◆ Brief
One part of the entries below is wanted: the lines from the one containing "actualizar y ofreceros a todos estas" through the one containing "Desde que la vi por primera vez, s". Write those out exactly and nothing else.

◆ Record excerpts
※ ※ ※

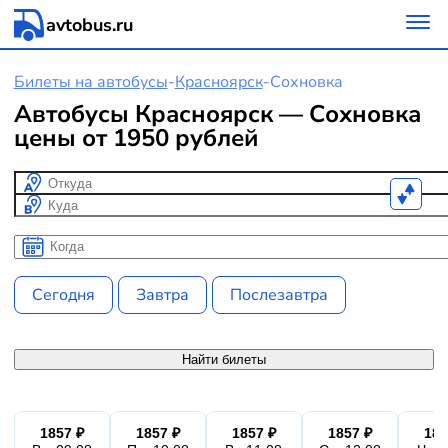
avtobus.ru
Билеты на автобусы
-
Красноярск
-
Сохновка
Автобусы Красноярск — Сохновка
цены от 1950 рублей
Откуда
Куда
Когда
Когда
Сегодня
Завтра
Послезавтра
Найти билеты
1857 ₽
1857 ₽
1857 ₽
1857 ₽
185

※ ※ ※

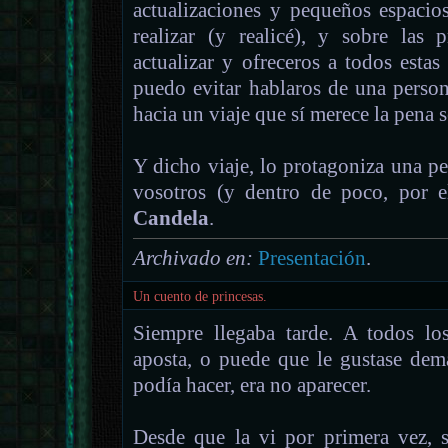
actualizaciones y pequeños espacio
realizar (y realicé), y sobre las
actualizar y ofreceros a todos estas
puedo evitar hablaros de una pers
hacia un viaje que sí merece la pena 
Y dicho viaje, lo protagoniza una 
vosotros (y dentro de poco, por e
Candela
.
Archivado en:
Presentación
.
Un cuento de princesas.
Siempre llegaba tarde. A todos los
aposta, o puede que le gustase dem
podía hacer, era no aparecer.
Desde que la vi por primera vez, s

※ ※ ※

◆ Response to this exercise
actualizar y ofreceros a todos estas
puedo evitar hablaros de una pers
hacia un viaje que sí merece la pena 
Y dicho viaje, lo protagoniza una 
vosotros (y dentro de poco, por e
Candela
.
Archivado en:
Presentación
.
Un cuento de princesas.
Siempre llegaba tarde. A todos los
aposta, o puede que le gustase dem
podía hacer, era no aparecer.
Desde que la vi por primera vez, s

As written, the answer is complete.